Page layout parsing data
········

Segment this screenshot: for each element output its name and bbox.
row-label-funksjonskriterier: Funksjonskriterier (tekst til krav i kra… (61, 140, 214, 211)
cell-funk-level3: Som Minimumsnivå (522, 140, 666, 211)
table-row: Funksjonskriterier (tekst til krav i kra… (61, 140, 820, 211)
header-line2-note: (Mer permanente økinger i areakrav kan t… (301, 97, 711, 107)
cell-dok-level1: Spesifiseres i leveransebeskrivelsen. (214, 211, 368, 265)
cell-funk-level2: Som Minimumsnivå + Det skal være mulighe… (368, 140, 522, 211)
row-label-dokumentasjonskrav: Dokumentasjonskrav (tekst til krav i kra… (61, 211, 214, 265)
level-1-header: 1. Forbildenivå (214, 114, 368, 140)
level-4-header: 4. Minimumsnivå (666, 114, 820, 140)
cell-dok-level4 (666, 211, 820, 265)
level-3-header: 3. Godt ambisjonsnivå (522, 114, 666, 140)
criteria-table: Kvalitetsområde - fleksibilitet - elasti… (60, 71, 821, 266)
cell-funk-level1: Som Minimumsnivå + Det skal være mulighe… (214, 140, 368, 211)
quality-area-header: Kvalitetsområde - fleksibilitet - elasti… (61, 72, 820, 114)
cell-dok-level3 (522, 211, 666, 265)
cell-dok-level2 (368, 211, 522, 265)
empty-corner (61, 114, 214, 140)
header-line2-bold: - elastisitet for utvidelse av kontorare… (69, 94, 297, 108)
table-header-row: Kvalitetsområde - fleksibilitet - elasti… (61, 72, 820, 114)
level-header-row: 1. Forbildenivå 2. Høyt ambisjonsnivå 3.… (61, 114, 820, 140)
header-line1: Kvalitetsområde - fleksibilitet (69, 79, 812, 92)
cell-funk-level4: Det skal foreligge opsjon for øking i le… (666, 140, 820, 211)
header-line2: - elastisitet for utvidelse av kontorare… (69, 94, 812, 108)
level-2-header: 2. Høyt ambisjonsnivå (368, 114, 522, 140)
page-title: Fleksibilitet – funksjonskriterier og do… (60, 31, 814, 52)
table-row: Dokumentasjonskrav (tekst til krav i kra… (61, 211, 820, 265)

········

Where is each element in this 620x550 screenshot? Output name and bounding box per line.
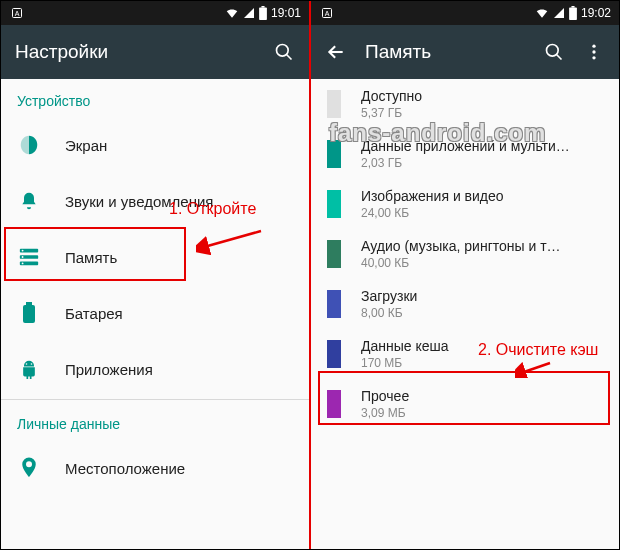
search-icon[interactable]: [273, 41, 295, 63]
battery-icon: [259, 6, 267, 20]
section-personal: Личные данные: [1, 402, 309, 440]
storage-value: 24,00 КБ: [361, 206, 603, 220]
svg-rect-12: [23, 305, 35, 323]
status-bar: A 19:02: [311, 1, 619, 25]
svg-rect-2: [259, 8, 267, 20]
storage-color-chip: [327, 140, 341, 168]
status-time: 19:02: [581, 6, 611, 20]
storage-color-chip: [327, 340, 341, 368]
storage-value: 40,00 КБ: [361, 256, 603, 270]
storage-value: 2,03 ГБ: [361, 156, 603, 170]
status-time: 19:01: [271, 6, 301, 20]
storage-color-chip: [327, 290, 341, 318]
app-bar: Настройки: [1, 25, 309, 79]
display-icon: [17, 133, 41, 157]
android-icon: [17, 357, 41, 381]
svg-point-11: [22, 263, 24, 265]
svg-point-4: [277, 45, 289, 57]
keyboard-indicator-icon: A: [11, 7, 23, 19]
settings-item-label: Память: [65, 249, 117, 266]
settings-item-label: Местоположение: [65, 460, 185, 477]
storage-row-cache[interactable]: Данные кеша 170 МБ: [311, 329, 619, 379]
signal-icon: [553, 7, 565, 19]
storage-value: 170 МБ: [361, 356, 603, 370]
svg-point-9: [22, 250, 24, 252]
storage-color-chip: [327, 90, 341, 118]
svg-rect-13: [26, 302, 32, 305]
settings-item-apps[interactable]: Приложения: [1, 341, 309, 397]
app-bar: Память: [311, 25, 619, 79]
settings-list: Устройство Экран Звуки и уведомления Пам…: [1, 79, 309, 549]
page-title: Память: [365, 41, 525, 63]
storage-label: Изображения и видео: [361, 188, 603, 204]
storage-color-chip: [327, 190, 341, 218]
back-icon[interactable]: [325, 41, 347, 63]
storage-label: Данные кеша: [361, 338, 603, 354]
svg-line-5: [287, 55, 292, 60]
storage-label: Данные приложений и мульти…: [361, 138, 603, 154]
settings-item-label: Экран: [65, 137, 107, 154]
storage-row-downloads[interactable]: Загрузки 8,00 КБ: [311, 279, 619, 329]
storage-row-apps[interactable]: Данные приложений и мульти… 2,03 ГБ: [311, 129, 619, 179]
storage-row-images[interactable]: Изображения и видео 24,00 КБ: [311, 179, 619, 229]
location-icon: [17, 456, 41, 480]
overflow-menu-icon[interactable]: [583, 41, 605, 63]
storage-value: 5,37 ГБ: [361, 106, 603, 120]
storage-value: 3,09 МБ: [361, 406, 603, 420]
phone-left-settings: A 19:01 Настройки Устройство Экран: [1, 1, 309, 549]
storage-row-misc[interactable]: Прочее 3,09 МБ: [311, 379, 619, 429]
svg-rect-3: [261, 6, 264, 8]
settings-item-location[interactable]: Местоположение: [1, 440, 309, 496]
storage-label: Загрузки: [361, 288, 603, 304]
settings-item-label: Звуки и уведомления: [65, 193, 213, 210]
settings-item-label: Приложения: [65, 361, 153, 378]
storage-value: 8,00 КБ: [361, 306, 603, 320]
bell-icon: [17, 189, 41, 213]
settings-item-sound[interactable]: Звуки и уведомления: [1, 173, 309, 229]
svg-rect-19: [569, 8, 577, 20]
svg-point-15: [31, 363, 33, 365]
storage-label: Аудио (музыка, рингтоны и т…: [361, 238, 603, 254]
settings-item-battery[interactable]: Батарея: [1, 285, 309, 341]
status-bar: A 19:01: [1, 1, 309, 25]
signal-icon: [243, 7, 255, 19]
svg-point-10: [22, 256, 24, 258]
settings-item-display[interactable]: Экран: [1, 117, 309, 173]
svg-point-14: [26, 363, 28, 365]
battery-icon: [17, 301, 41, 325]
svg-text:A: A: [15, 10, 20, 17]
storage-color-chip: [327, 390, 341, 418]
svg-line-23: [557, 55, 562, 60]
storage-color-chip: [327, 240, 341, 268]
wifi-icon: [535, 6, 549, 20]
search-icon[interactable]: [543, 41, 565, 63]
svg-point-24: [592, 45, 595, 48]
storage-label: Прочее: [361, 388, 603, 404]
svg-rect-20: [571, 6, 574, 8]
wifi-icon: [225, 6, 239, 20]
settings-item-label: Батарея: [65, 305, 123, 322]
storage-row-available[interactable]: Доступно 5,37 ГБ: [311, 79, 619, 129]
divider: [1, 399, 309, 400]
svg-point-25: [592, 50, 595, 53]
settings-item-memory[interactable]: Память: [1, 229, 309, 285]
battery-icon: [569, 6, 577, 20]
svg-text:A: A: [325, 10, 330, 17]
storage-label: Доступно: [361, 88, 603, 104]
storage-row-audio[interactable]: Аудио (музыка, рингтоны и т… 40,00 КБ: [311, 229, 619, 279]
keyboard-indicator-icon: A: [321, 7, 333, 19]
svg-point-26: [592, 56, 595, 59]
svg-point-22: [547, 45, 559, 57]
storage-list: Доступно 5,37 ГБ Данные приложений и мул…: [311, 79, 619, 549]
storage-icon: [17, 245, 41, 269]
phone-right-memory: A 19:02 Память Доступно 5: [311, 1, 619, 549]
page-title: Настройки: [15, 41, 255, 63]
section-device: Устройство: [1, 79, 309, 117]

········

▶ _Problem description_: Identify the lines in the entries above that contain "wifi", then copy them out.

▶ _Written response_:
wifi-icon: [535, 6, 549, 20]
wifi-icon: [225, 6, 239, 20]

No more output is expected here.